The Sanders and Warren campaigns have endorsed proposals that replace private insurance companies with a government program similar to Medicare. In this plan, the government would be the one that negotiates with medicare providers, like hospitals, to pay for people’s healthcare costs. It would essentially replace insurance companies with a government pool of people that would cover each and every individual. This would raise the portion of Americans with healthcare coverage from the current 90% to universal for all Americans. The Sanders website cites that the United States pays the most out of any developed nation for healthcare at around $10,000 per person, roughly 18% of GDP. Through measures such as negotiating with pharmaceutical companies and the consolidation of healthcare, the Sanders proposal claims that the vast majority of Americans will see a reduction of $4,400 on average in their healthcare expenses.

“The wealthiest country in the world should not hedge the lives of the most vulnerable Americans on the unethical profits motives of these companies,” said Isaac Rjavinski ’20.

However, the estimates regarding how much the program would cost the government vary from $2.76 to $3.87 trillion, which would make it the largest department in the United States government by percent of GDP. This begs the question: how would we pay for it? The Sanders campaign has argued that it would be paid through a multitude of measures, most notably a wealth tax on the top income brackets, as well as corporate taxing and closing of loopholes allowing businesses to move profits offshore.

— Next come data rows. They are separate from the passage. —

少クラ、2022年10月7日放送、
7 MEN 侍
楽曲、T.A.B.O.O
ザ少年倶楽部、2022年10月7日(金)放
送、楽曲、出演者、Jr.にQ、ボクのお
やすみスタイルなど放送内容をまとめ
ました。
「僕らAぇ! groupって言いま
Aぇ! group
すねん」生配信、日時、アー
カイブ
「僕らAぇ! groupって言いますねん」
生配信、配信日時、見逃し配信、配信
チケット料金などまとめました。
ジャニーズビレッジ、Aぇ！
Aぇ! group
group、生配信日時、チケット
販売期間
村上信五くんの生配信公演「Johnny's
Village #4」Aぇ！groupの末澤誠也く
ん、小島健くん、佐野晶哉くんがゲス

Despite this, Sanders has conceded that it would slightly increase taxes for middle class Americans, yet it would also save them a considerable amount in healthcare costs.

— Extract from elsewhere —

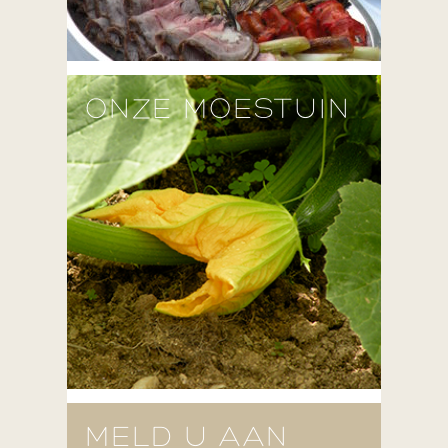
ONZE MOESTUIN
MELD U AAN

The positions of other moderates such as Biden, Buttigieg, and Harris vary, yet still build on the healthcare reforms in the Affordable Care Act passed by President Barack Obama in 2010. When it comes to the premise of private insurance, many moderates’ plans revolve around a public option, where people are given the choice of opting into Medicare or simply staying on their current private insurance. According to a Bronx Science student who wishes to remain anonymous, “Americans who can and want to have private healthcare… should be able to and the government should not force them into certain plans. Cheaper, public healthcare will not be of the same quality of more expensive, private healthcare,” and that, “just like we have the option to buy the more expensive, but higher quality option in a store, we should be able to do so with our health insurance.” Even so, many conservatives do not even want to go as far as this, and instead hope to undo many measures in the Affordable Care Act and switch back to a more privatized health insurance network with fewer government regulations. As a result, a wide range of opinions on the matter exist across political parties and ideological beliefs.

The role of private insurance is a hotly contentious one, with a range of potential solutions involving different amounts of government intervention in the American healthcare system. What will happen to the health care system of the United States is yet to be seen, but all we know is that any reform would have implications for every American.